:: Work required ::
For this task, retype the records below exactly.

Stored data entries
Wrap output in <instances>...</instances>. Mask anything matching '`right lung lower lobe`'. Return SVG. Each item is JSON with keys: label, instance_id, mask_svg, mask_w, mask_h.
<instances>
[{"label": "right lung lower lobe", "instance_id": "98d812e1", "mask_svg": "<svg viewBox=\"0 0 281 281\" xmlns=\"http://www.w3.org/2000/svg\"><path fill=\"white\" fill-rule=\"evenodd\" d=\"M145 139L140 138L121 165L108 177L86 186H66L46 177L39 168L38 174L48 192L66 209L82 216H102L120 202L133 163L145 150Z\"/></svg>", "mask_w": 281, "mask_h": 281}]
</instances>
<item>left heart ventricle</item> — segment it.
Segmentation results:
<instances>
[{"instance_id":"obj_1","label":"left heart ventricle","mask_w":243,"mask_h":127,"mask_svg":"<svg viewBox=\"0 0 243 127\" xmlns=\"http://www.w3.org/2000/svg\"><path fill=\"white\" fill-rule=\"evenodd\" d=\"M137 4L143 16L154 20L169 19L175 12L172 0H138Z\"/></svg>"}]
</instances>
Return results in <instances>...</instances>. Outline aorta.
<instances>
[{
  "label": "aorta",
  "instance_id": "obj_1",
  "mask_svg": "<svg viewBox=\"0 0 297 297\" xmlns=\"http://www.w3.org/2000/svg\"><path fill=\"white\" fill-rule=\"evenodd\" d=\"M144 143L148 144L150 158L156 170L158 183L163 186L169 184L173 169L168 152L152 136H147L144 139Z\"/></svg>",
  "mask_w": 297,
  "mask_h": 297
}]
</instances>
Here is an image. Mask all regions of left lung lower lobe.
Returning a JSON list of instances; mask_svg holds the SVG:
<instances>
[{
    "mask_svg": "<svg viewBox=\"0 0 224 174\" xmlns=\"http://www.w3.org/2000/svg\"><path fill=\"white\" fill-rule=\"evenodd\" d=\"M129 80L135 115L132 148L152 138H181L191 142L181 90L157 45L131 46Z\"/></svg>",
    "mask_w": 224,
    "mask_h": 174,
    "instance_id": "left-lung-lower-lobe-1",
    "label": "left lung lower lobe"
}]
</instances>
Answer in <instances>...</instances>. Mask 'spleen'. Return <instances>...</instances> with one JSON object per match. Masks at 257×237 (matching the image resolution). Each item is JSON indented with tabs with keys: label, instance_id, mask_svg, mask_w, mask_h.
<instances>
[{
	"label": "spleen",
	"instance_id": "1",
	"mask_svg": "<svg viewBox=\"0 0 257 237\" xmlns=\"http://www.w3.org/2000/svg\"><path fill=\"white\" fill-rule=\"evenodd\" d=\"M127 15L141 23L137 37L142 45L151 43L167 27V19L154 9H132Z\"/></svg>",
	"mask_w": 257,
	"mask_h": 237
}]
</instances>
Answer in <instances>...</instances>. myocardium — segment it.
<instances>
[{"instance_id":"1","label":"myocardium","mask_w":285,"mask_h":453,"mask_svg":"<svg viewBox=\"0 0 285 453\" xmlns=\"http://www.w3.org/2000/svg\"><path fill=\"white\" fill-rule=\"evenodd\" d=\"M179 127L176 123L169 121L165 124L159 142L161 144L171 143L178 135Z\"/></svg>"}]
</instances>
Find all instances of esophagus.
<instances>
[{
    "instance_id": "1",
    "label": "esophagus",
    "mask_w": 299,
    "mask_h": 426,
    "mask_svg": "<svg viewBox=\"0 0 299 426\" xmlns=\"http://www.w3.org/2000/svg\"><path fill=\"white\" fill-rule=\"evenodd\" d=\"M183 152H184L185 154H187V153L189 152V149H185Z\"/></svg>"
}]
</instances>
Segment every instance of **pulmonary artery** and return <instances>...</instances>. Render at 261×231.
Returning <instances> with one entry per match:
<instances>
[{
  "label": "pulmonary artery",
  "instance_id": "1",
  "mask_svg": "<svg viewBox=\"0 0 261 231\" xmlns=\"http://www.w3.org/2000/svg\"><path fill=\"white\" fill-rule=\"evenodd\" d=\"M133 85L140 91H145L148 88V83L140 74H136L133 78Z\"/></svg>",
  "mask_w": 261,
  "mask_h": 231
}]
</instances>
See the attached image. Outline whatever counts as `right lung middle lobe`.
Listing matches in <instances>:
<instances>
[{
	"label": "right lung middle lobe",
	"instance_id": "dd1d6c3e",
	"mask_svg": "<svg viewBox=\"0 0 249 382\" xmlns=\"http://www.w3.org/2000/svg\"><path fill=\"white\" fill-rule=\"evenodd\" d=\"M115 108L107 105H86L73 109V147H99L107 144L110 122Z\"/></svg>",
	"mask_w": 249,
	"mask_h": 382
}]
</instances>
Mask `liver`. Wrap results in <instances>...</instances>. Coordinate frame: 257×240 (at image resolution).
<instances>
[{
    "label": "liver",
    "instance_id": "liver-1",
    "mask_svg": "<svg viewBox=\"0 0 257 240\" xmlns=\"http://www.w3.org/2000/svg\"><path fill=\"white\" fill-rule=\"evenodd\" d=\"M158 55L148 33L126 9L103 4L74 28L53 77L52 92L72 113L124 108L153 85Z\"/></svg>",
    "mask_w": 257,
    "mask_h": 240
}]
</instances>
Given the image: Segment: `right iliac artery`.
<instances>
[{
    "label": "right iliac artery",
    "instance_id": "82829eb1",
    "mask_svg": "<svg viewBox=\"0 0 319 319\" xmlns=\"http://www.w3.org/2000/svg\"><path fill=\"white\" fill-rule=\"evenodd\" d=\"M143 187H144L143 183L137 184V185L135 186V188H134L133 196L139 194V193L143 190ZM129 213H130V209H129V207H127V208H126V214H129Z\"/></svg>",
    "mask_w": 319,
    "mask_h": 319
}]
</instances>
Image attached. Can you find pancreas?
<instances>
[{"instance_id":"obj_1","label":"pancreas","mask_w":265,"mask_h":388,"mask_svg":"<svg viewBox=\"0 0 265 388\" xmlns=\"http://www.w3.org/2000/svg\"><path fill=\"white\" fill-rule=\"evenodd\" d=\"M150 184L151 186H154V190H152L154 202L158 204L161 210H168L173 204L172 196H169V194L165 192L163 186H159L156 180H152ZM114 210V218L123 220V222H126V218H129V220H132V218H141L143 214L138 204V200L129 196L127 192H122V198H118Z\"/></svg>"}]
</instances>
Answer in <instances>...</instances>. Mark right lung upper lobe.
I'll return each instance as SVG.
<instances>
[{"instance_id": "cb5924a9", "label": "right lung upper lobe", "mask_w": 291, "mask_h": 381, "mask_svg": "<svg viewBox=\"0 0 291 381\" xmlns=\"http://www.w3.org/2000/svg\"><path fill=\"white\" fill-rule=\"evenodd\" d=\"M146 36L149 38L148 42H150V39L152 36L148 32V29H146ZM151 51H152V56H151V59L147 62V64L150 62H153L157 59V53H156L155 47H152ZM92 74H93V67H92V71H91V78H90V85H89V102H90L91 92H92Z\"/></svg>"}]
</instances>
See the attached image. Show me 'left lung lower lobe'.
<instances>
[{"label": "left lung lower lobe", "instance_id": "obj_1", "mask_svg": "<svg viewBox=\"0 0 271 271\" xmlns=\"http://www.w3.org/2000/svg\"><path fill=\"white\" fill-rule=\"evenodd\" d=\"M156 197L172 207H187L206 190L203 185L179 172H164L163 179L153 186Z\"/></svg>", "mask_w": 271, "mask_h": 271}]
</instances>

:: Result ::
Wrap output in <instances>...</instances>. Mask anything matching '`right lung lower lobe`'. Return SVG. Each item is JSON with keys: label, instance_id, mask_svg, mask_w, mask_h.
<instances>
[{"label": "right lung lower lobe", "instance_id": "98d812e1", "mask_svg": "<svg viewBox=\"0 0 281 281\" xmlns=\"http://www.w3.org/2000/svg\"><path fill=\"white\" fill-rule=\"evenodd\" d=\"M145 139L140 138L121 165L108 177L86 186H66L46 177L39 168L38 174L48 192L66 209L82 216H102L120 202L133 163L145 150Z\"/></svg>", "mask_w": 281, "mask_h": 281}]
</instances>
<item>left heart ventricle</item> — segment it.
Segmentation results:
<instances>
[{"instance_id":"obj_1","label":"left heart ventricle","mask_w":243,"mask_h":127,"mask_svg":"<svg viewBox=\"0 0 243 127\" xmlns=\"http://www.w3.org/2000/svg\"><path fill=\"white\" fill-rule=\"evenodd\" d=\"M137 4L143 16L154 20L169 19L175 12L172 0H138Z\"/></svg>"}]
</instances>
Return results in <instances>...</instances>. Outline aorta.
<instances>
[{
  "label": "aorta",
  "instance_id": "obj_1",
  "mask_svg": "<svg viewBox=\"0 0 297 297\" xmlns=\"http://www.w3.org/2000/svg\"><path fill=\"white\" fill-rule=\"evenodd\" d=\"M144 143L148 144L150 158L156 170L158 183L163 186L169 184L173 169L168 152L152 136H147L144 139Z\"/></svg>",
  "mask_w": 297,
  "mask_h": 297
}]
</instances>
Here is an image. Mask all regions of left lung lower lobe.
Returning a JSON list of instances; mask_svg holds the SVG:
<instances>
[{
    "mask_svg": "<svg viewBox=\"0 0 224 174\" xmlns=\"http://www.w3.org/2000/svg\"><path fill=\"white\" fill-rule=\"evenodd\" d=\"M129 80L135 115L132 148L152 138H181L191 142L181 90L157 45L131 46Z\"/></svg>",
    "mask_w": 224,
    "mask_h": 174,
    "instance_id": "left-lung-lower-lobe-1",
    "label": "left lung lower lobe"
}]
</instances>
Answer in <instances>...</instances>. Mask 'spleen'. Return <instances>...</instances> with one JSON object per match. Masks at 257×237 (matching the image resolution). Each item is JSON indented with tabs with keys: label, instance_id, mask_svg, mask_w, mask_h.
<instances>
[{
	"label": "spleen",
	"instance_id": "1",
	"mask_svg": "<svg viewBox=\"0 0 257 237\" xmlns=\"http://www.w3.org/2000/svg\"><path fill=\"white\" fill-rule=\"evenodd\" d=\"M127 15L141 23L137 37L142 45L151 43L167 27V19L154 9H132Z\"/></svg>",
	"mask_w": 257,
	"mask_h": 237
}]
</instances>
Answer in <instances>...</instances>. myocardium — segment it.
<instances>
[{"instance_id":"1","label":"myocardium","mask_w":285,"mask_h":453,"mask_svg":"<svg viewBox=\"0 0 285 453\" xmlns=\"http://www.w3.org/2000/svg\"><path fill=\"white\" fill-rule=\"evenodd\" d=\"M179 127L176 123L169 121L165 124L159 142L161 144L171 143L178 135Z\"/></svg>"}]
</instances>
Find all instances of esophagus.
<instances>
[{
    "instance_id": "1",
    "label": "esophagus",
    "mask_w": 299,
    "mask_h": 426,
    "mask_svg": "<svg viewBox=\"0 0 299 426\" xmlns=\"http://www.w3.org/2000/svg\"><path fill=\"white\" fill-rule=\"evenodd\" d=\"M183 152H184L185 154H187V153L189 152V149H185Z\"/></svg>"
}]
</instances>
Segment every instance of **pulmonary artery** and return <instances>...</instances>. Render at 261×231.
Returning <instances> with one entry per match:
<instances>
[{
  "label": "pulmonary artery",
  "instance_id": "1",
  "mask_svg": "<svg viewBox=\"0 0 261 231\" xmlns=\"http://www.w3.org/2000/svg\"><path fill=\"white\" fill-rule=\"evenodd\" d=\"M133 85L140 91H145L148 88V83L140 74H136L133 78Z\"/></svg>",
  "mask_w": 261,
  "mask_h": 231
}]
</instances>
See the attached image. Outline whatever counts as `right lung middle lobe`.
Listing matches in <instances>:
<instances>
[{
	"label": "right lung middle lobe",
	"instance_id": "dd1d6c3e",
	"mask_svg": "<svg viewBox=\"0 0 249 382\" xmlns=\"http://www.w3.org/2000/svg\"><path fill=\"white\" fill-rule=\"evenodd\" d=\"M115 108L107 105H86L73 109V147H99L107 144L110 122Z\"/></svg>",
	"mask_w": 249,
	"mask_h": 382
}]
</instances>
Mask `liver`. Wrap results in <instances>...</instances>. Coordinate frame: 257×240 (at image resolution).
<instances>
[{
    "label": "liver",
    "instance_id": "liver-1",
    "mask_svg": "<svg viewBox=\"0 0 257 240\" xmlns=\"http://www.w3.org/2000/svg\"><path fill=\"white\" fill-rule=\"evenodd\" d=\"M158 55L148 33L126 9L103 4L74 28L53 77L52 92L72 113L124 108L153 85Z\"/></svg>",
    "mask_w": 257,
    "mask_h": 240
}]
</instances>
Given the image: Segment: `right iliac artery`.
<instances>
[{
    "label": "right iliac artery",
    "instance_id": "82829eb1",
    "mask_svg": "<svg viewBox=\"0 0 319 319\" xmlns=\"http://www.w3.org/2000/svg\"><path fill=\"white\" fill-rule=\"evenodd\" d=\"M143 187H144L143 183L137 184V185L135 186V188H134L133 196L139 194V193L143 190ZM129 213H130V209H129V207H127V208H126V214H129Z\"/></svg>",
    "mask_w": 319,
    "mask_h": 319
}]
</instances>
Image attached. Can you find pancreas?
<instances>
[{"instance_id":"obj_1","label":"pancreas","mask_w":265,"mask_h":388,"mask_svg":"<svg viewBox=\"0 0 265 388\" xmlns=\"http://www.w3.org/2000/svg\"><path fill=\"white\" fill-rule=\"evenodd\" d=\"M150 184L151 186H154V190H152L154 202L158 204L161 210H168L173 204L172 196H169V194L165 192L163 186H159L156 180H152ZM114 210V218L123 220V222H126V218H129V220H132V218H141L143 214L138 204V200L129 196L127 192H122V198H118Z\"/></svg>"}]
</instances>
Answer in <instances>...</instances>. Mark right lung upper lobe.
I'll return each instance as SVG.
<instances>
[{"instance_id": "cb5924a9", "label": "right lung upper lobe", "mask_w": 291, "mask_h": 381, "mask_svg": "<svg viewBox=\"0 0 291 381\" xmlns=\"http://www.w3.org/2000/svg\"><path fill=\"white\" fill-rule=\"evenodd\" d=\"M146 36L149 38L148 42H150V39L152 36L148 32V29H146ZM151 51H152V56H151V59L147 62V64L150 62H153L157 59V53H156L155 47H152ZM92 74H93V67H92V71H91V78H90V85H89V102H90L91 92H92Z\"/></svg>"}]
</instances>
See the attached image. Show me 'left lung lower lobe'.
<instances>
[{"label": "left lung lower lobe", "instance_id": "obj_1", "mask_svg": "<svg viewBox=\"0 0 271 271\" xmlns=\"http://www.w3.org/2000/svg\"><path fill=\"white\" fill-rule=\"evenodd\" d=\"M156 197L172 207H187L206 190L203 185L179 172H164L163 179L153 186Z\"/></svg>", "mask_w": 271, "mask_h": 271}]
</instances>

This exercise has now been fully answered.